#### [Task objective]
Looking at the listing below, retype exactly the lines starting at the one containing "and new kinds" and ending at the one containing "However, later in life, he", both included, and nothing else.
[Start of section]
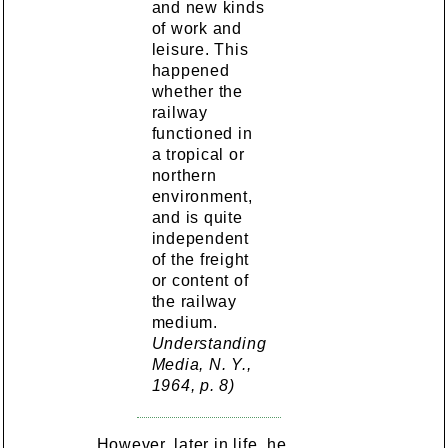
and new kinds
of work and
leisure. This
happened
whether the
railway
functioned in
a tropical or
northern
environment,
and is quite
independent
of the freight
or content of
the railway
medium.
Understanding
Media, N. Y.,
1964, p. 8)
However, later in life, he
[End of section]
[Start of section]
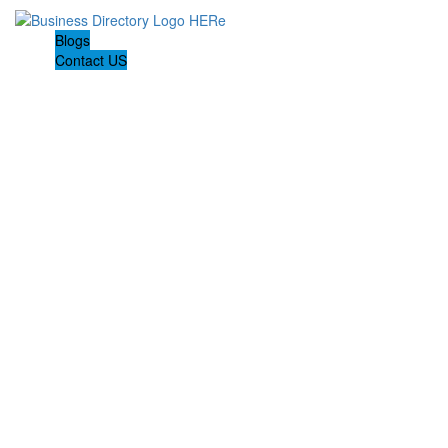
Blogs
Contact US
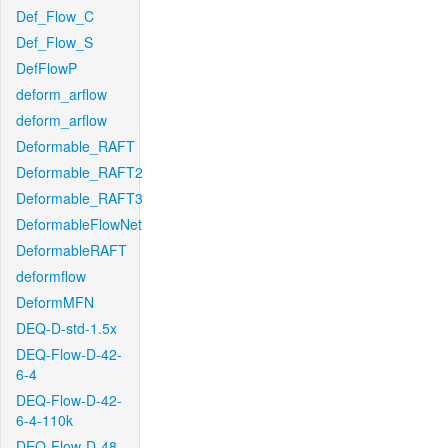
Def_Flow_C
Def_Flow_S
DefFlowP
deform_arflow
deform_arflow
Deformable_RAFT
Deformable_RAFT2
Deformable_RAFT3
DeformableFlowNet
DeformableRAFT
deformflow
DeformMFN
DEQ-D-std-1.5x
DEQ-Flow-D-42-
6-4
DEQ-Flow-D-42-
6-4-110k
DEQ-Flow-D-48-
[End of section]
#### [Exercise answer]
and new kinds
of work and
leisure. This
happened
whether the
railway
functioned in
a tropical or
northern
environment,
and is quite
independent
of the freight
or content of
the railway
medium.
Understanding
Media, N. Y.,
1964, p. 8)
However, later in life, he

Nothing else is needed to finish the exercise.